Elijo hacer caso omiso a esa réplica brillante.
—Podría haber sido astronauta.
—No, tú odias las alturas.
—¿A qué se dedicaba, qué profesión tenía, lo llamaron afilas?
—Sí. Iba a ser abogado.
—¿Qué? Los abogados norteamericanos son todos millonarios. Como mínimo podría haber sido senador.
Mi madre se ha secado los ojos. Es una experta de la recuperación inmediata.
—Los hijos de los abogados norteamericanos mueren todos de sobredosis muy jóvenes. Mira de qué te he librado. De todas formas, si firmas esos malditos planos ganaremos millones y podrás irte a vivir allí si quieres. A ver cuánto tiempo duras lejos de Tailandia.
Me he fumado todo el cigarrillo en menos de un minuto, lo que me ha provocado náuseas. Pero mi ritmo cardíaco se está calmando, y empiezo a ver las cosas con más claridad.
—¿Cómo se llamaba?
—Mike.
—¿Mike qué?
—¿Y eso qué importa? Smith. Ya está, ahora ya lo sabes, ¿ha cambiado algo?

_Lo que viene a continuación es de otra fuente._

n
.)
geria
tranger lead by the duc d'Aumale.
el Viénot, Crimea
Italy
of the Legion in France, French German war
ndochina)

No creo ni por un solo momento que se llame Mike Smith, pero lo dejo pasar. La sorprendo ofreciéndole una gran sonrisa y dándole una palmadita en la mano, lo que parece relajarla. Se bebe un vaso de cerveza con un par de tragos, enciende otro Marlboro y se reclina en la silla.

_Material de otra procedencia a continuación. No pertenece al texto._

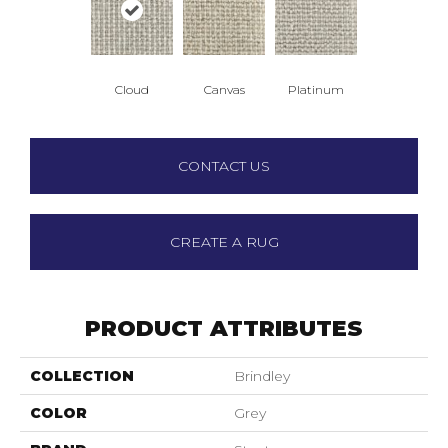
Cloud
Canvas
Platinum
CONTACT US
CREATE A RUG
PRODUCT ATTRIBUTES
COLLECTION
Brindley
COLOR
Grey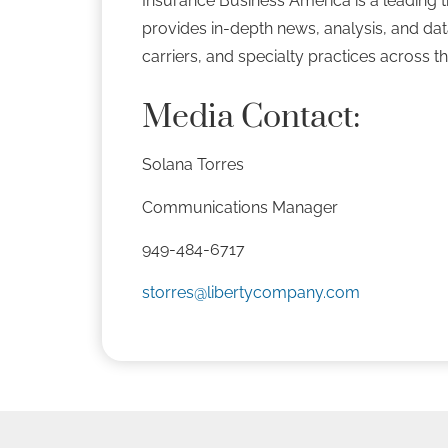
Insurance Business America is a leading tr
provides in-depth news, analysis, and da
carriers, and specialty practices across t
Media Contact:
Solana Torres
Communications Manager
949-484-6717
storres@libertycompany.com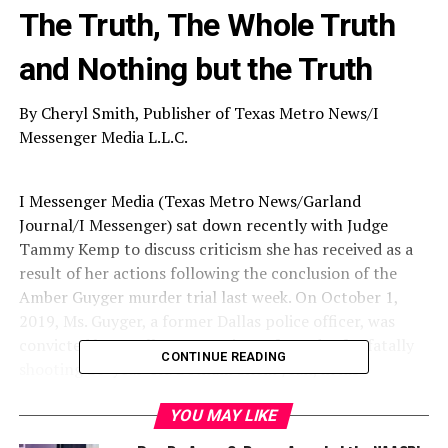
The Truth, The Whole Truth
and Nothing but the Truth
By Cheryl Smith, Publisher of Texas Metro News/I
Messenger Media L.L.C.
I Messenger Media (Texas Metro News/Garland
Journal/I Messenger) sat down recently with Judge
Tammy Kemp to discuss criticism she has received as a
result of her actions following the conclusion of the
Amber Guyger murder trial last week. On October 1,
2019, Ms. Guyger, a former Dallas police officer, was
convicted by a Dallas County jury of murder for fatally
CONTINUE READING
shooting 26-year-old Botham Shem Jean, in his
apartment at the Southside Flats on September 6, 2018.
Ms. Guyger claimed self-defense as she said she thought
YOU MAY LIKE
she was in her apartment and that Mr. Jean was an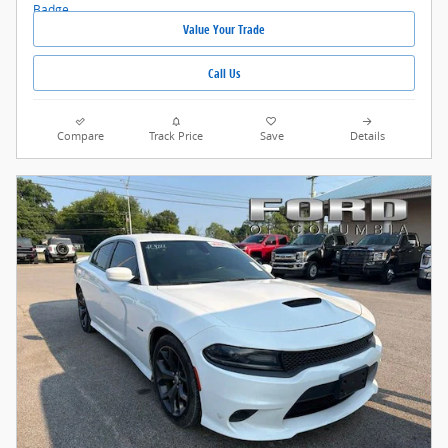
Value Your Trade
Call Us
Compare
Track Price
Save
Details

—Gracias por tomártelo tan bien, cielo. Durante treinta y dos años he vivido temiendo este momento. ¿Hice lo correcto o no? ¿No crees que esa pregunta no me ha atormentado? Quería contártelo, pero toda la familia me aconsejo que no lo hiciera: no podías culparme por lo que no sabías, eso es muy tailandés, ¿verdad? A veces creo que debí de estar loca por marcharme de Estados Unidos. Aunque se hubiera divorciado de mí al cabo de un par de años, probablemente hubiera conseguido un permiso de trabajo, el derecho a quedarme. Pero en esa época Tailandia era un sitio distinto, éramos todos tan poco realistas, nos daban tanto miedo los países extraños. También éramos unos mojigatos. ¿Te sorprende? A una chica no se le ocurría vender su cuerpo a no ser que estuviera desesperada. Mi padre estaba enfermo, tenía problemas de corazón, a mi madre la atropello un coche cuando iba en bicicleta, teníamos que mantener a la abuela (se había quedado ciega) y mis dos hermanos aún eran pequeños. Tenía el derecho y la obligación de trabajar en los bares. Ahora las chicas se apuntan al juego simplemente para ahorrar el dinero suficiente para pagar la fianza de un piso, se venden por una vieja excusa, porque les encantan el sexo y el dinero, aunque como son tailandesas nunca lo admitirán y les gusta fingir que odian su trabajo. ¿ Crees que no me disgusta en qué se ha convertido el negocio? Pero, ¿qué podemos hacer? Esto es el mundo real.